My suggestion is the following:
- Firstly, filter out all files that do not exist - they occupy resources unnecessarily.
The following pseudo-code demonstrates the algorithm that might help you out:
public static class CustomRecursiveTask extends RecursiveTask<Integer {
private final Analyzer[] analyzers;
private final int threshold;
private final File[] files;
private final int start;
private final int end;
public CustomRecursiveTask(Analyzer[] analyzers,
final int threshold,
File[] files,
int start,
int end) {
this.analyzers = analyzers;
this.threshold = threshold;
this.files = files;
this.start = start;
this.end = end;
}
@Override
protected Integer compute() {
final int filesProcessed = end - start;
if (filesProcessed < threshold) {
return processSequentially();
} else {
final int middle = (start + end) / 2;
final int analyzersCount = analyzers.length;
final ForkJoinTask<Integer> left =
new CustomRecursiveTask(analyzers, threshold, files, start, middle);
final ForkJoinTask<Integer> right =
new CustomRecursiveTask(analyzers, threshold, files, middle + 1, end);
left.fork();
right.fork();
return left.join() + right.join();
}
}
private Integer processSequentially() {
for (int i = start; i < end; i++) {
File file = files[i];
for(Analyzer analyzer : analyzers) { analyzer.analyze(file) };
}
return 1;
}
}
And the usage looks the following way:
public static void main(String[] args) {
final Analyzer[] analyzers = new Analyzer[]{};
final File[] files = new File[] {};
final int threshold = files.length / 5;
ForkJoinPool.commonPool().execute(
new CustomRecursiveTask(
analyzers,
threshold,
files,
0,
files.length
)
);
}
Notice that depending on constraints you can manipulate the task's constructor arguments so that the algorithm will adjust to the amount of files.

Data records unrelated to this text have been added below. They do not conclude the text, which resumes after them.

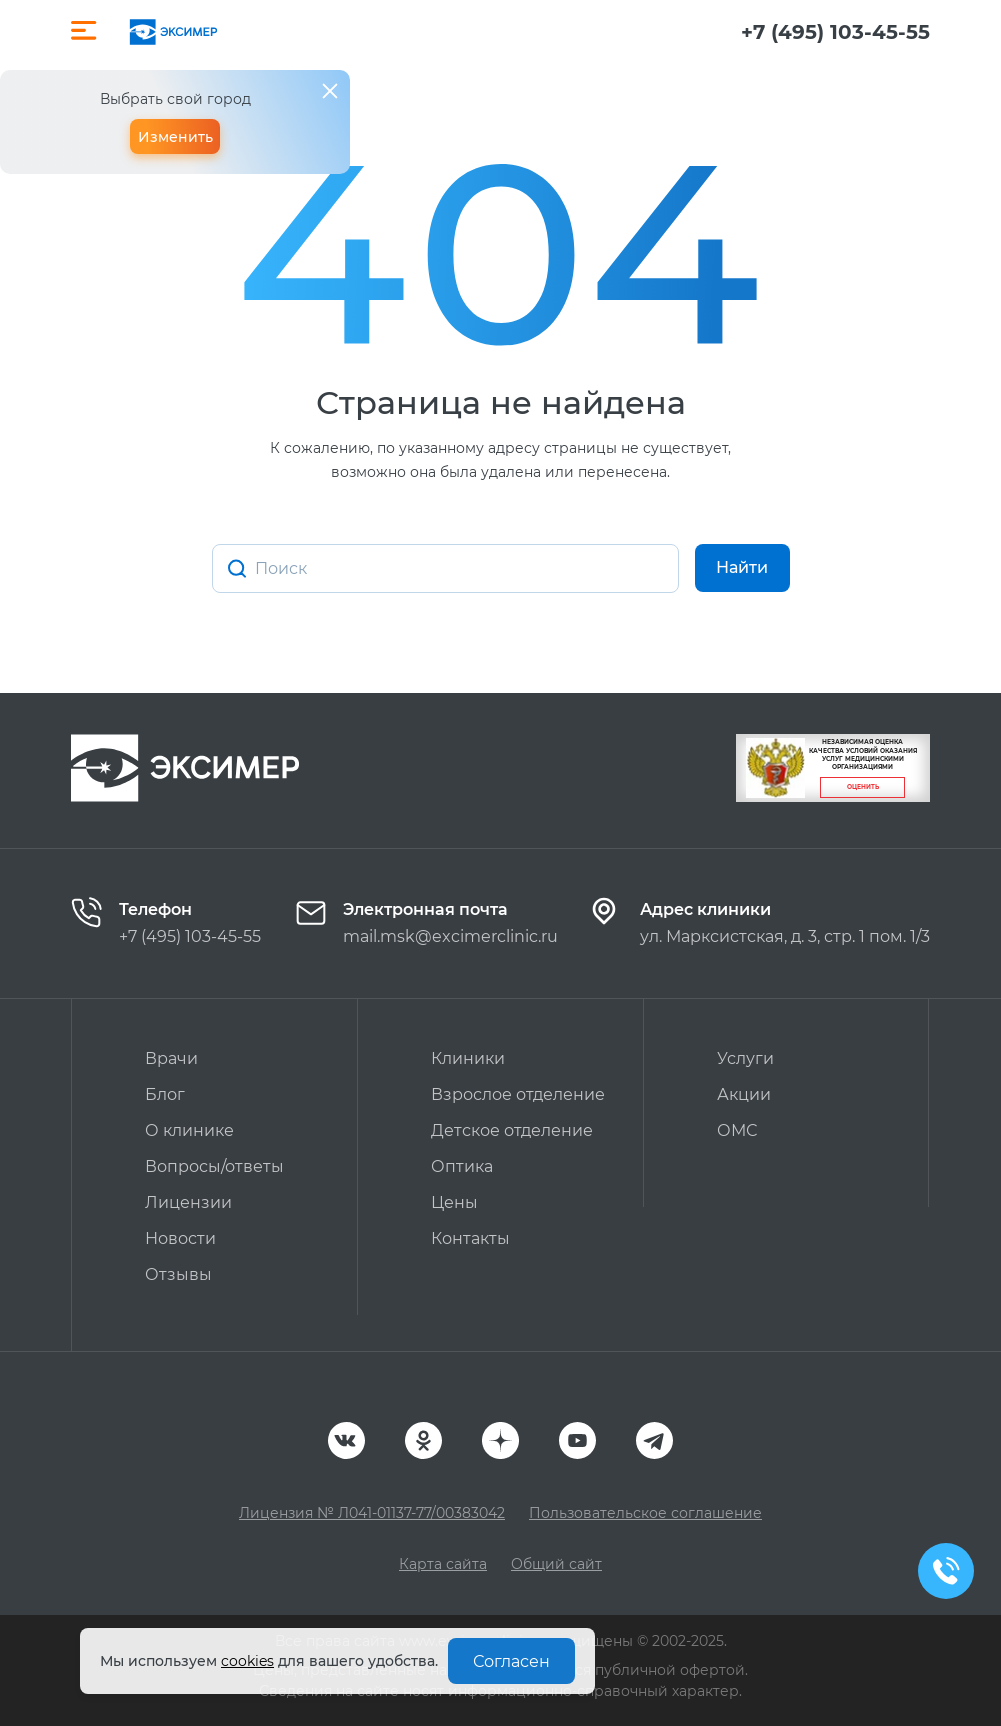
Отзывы (178, 1274)
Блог (165, 1094)
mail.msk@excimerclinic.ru (450, 936)
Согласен (511, 1661)
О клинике (189, 1130)
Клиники (468, 1058)
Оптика (462, 1166)
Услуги (745, 1058)
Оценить (863, 787)
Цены (454, 1202)
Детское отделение (512, 1130)
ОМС (737, 1130)
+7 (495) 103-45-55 (835, 32)
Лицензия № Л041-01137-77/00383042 (372, 1513)
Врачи (171, 1058)
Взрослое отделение (518, 1094)
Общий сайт (556, 1564)
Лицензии (188, 1202)
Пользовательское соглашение (645, 1513)
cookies (247, 1661)
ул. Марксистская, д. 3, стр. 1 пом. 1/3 (785, 936)
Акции (744, 1094)
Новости (180, 1238)
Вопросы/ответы (214, 1166)
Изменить (175, 137)
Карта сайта (443, 1564)
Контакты (470, 1238)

You could specify different thresholds let's say depending on the amount of files.
final int threshold;
if(files.length > 100_000) {
threshold = files.length / 4;
} else {
threshold = files.length / 8;
}
You could also specify the amount of worker threads in ForkJoinPool depending on the input amount.
Measure, adjust, modify, you will solve the problem eventually.
Hope that helps.
UPDATE:
If the result analysis is of no interest, you could replace the RecursiveTask with RecursiveAction. The pseudo-code adds auto-boxing overhead in between.